LAWS(PVC)-1916-2-176

BAKIR SAHEB AMIR SAHEB Vs. EMPEROR

Decided On February 18, 1916
BAKIR SAHEB AMIR SAHEB Appellant
V/S
EMPEROR Respondents

JUDGEMENT

(1.) The first point taken in this appeal is a question of law which arises in this way;-- The appellant, Bakir, has been convicted of making a false charge against one Aliser. The appellant had alleged that this Aliser had stolen a thousand rupee note from him. Aliser was convicted by the Magistrate in regard to this theft, but the convicton was set aside on appeal by the learned Sessions Judge. After setting aside the conviction, the Sessions Judge entered upon an inquiry for the purpose of ascertaining whether such proceedings as these should not be instituted against the then complainant, Bakir. Ultimately the Sessions Judge ordered Bakir to be committed for trial on the charge of making a false charge of theft. In the inquiry which preceded the commitment, the learned Judge took the statement of Aliser among others. Aliser has now disappeared, and his evidence could not be obtained in the Court of Session. Therefore, the learned Assistant Judge, by whom this trial was conducted, allowed upon the record the statement which Aliser had made to the Sessions Judge in the inquiry preceding the commitment of Bakir. As Aliser is a very important witness, it is desirable to decide in limine whether this admission of his earlier statement is in conformity with law or not.

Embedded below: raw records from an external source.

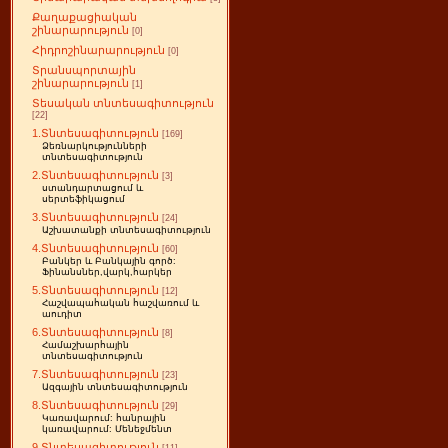
Քաղաքացիական
շինարարություն
[0]
Հիդրոշինարարություն
[0]
Տրանսպորտային
շինարարություն
[1]
Տեսական տնտեսագիտություն
[22]
1.Տնտեսագիտություն
[169]
Ձեռնարկությունների
տնտեսագիտություն
2.Տնտեսագիտություն
[3]
ստանդարտացում և
սերտեֆիկացում
3.Տնտեսագիտություն
[24]
Աշխատանքի տնտեսագիտություն
4.Տնտեսագիտություն
[60]
Բանկեր և Բանկային գործ:
Ֆինանսներ,վարկ,հարկեր
5.Տնտեսագիտություն
[12]
Հաշվապահական հաշվառում և
աուդիտ
6.Տնտեսագիտություն
[8]
Համաշխարհային
տնտեսագիտություն
7.Տնտեսագիտություն
[23]
Ազգային տնտեսագիտություն
8.Տնտեսագիտություն
[29]
Կառավարում: հանրային
կառավարում: Մենեջմենտ
9.Տնտեսագիտություն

(2.) Mr. Binning, contending for the negative, refers to Section 33 of the Indian Evidence Act, under which alone the statementtcould be admissible: and contends that one necessary condition laid down by Section 33 is not in this case satisfied; that is to say, in this case, Mr. Binning argues that the present appellant, Bakir, had not the right to cross-examine Aliser in the inquiry before the Sessions Judge. Admittedly, unless Bakir had that right, Aliser s previous statement, which has gone upon the record, must be excluded. In my opinion Mr. Binning s objection is well founded.

(3.) Some attempt was made to suggest that the inquiry held by the learned Sessions Judge might be attributed to Section 477 of the Criminal Procedure Code, so that the preceding inquiry should be regarded as a proceeding resulting in commitment with the result that all the usual requirements which are needed in inquiries terminating in a commitment should be observed. It appears to me, however, impossible to ascribe the inquiry to any section but Section 476. That is the section which the learned Sessions Judge himself quotes, and that section authorizes precisely the kind of inquiry which this is. Section 477, moreover, makes no reference to any inquiry at all. If, then, the inquiry must be held to have been made under Section 4(76, it seems to me that the appellant, Bakir, had no right to cross-examine the then witness, Aliser. Certainly no such right is conferred by the section. Indeed, the section goes so far as to say that the inquiry is merely discretionary, for it may or may not be made; in other words, it was perfectly competent to the Sessions Judge to make the order which he finally did make without taking any evidence at all; and if he chose to take evidence, it appears to me that it was entirely within his discretion to say when and where that evidence should stop. I regard Section 476 as giving the widest discretionary powers to the criminal Court and as deliberately refraining from imposing any special formalities to hamper the discretion of the Court. The wisdom of that is obvious, because it is clear that grave danger of prejudice would be incurred if the informal inquiry contemplated in Section 476 were to be expanded and formalized into an investigation which would be practically a trial.